Due to the concept of time complexity, it is actually unclear when comparing the time complexity of two objects. For example, the time complexity of A is O(n/2), and the time complexity of B is O(n). According to the concept in the textbook, we should remove the coefficient, so A and B have the same time complexity. However, in practical applications, no one would choose B, after all, the time complexity in A is lower except for a 2.
So in order to calculate more clearly, the process of calculating time complexity will be more detailed.
First, starting from the root node, each one is adjusted downward, and it is necessary to traverse each non-leaf node in the array. If there are n nodes, then there are n/2 non-leaf nodes, so the time complexity is O(n/2).

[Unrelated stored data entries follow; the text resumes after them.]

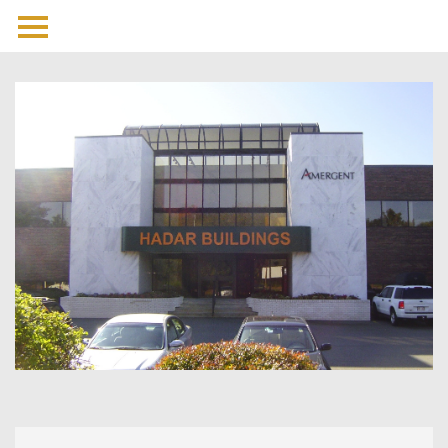
לג
תוכן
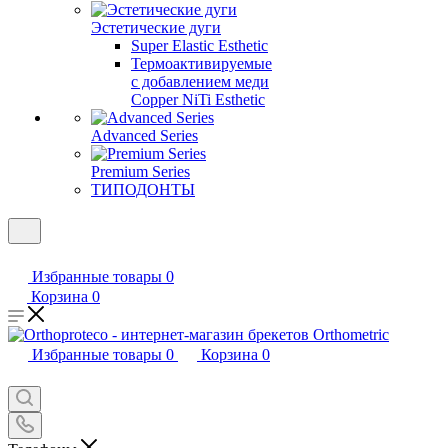
Эстетические дуги
Super Elastic Esthetic
Термоактивируемые
с добавлением меди
Copper NiTi Esthetic
Advanced Series
Premium Series
ТИПОДОНТЫ
Избранные товары
0
Корзина
0
Избранные товары
0
Корзина
0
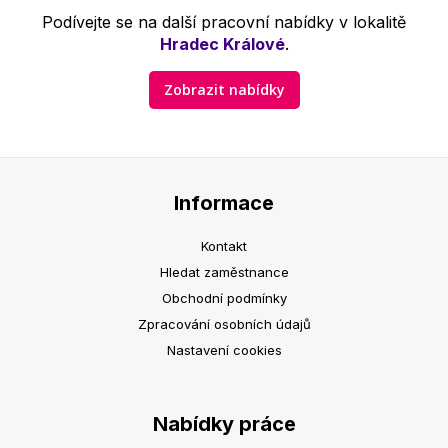
Podívejte se na další pracovní nabídky v lokalitě
Hradec Králové
.
Zobrazit nabídky
Informace
Kontakt
Hledat zaměstnance
Obchodní podmínky
Zpracování osobních údajů
Nastavení cookies
Nabídky práce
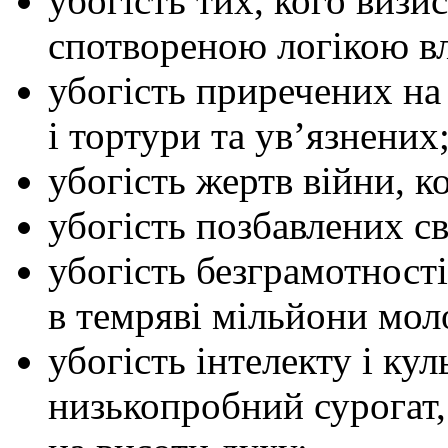
убогість тих, кого виз
спотвореною логікою вл
убогість приречених на
і тортури та ув’язнених
убогість жертв війни, к
убогість позбавлених св
убогість безграмотності
в темряві мільйони мол
убогість інтелекту і ку
низькопробний сурогат,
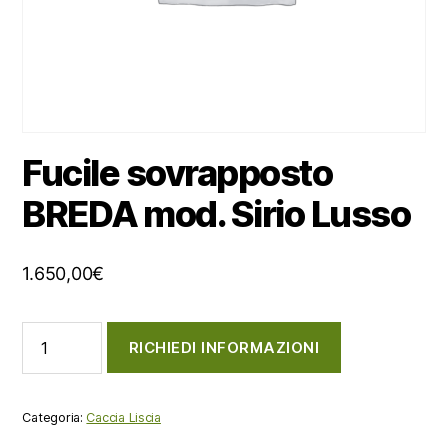
Fucile sovrapposto
BREDA mod. Sirio Lusso
1.650,00
€
Fucile
RICHIEDI INFORMAZIONI
sovrapposto
BREDA
mod.
Sirio
Categoria:
Caccia Liscia
Lusso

Next, in the process of downward adjustment, each node needs to sink at least and at most to the depth of the tree, which is logn. Therefore, the time complexity of each node sinking is O(logn/2).
Therefore, the total time complexity of starting from the root node and adjusting downward one by one is O((n/2)*(logn/2)).
Next, let's calculate the time complexity of starting from the last non-leaf node and adjusting downward one by one. Similarly, the number of non-leaf nodes is still n/2, and the time complexity is O(n/2).
Next, in the process of downward adjustment, each node needs to sink at least and at most to the depth of the tree, which is logn.
Therefore, the time complexity of each node sinking is also O((n/2)*(logn/2)).
In fact, the time complexity of adjusting downward one by one from the last non-leaf node and from the root node is simplified to O(nlogn). Therefore, in terms of time complexity, they are not fundamentally different.
The above are some thoughts and insights that I had while reading, which may not be correct. Readers are welcome to discuss! Let's learn and progress together.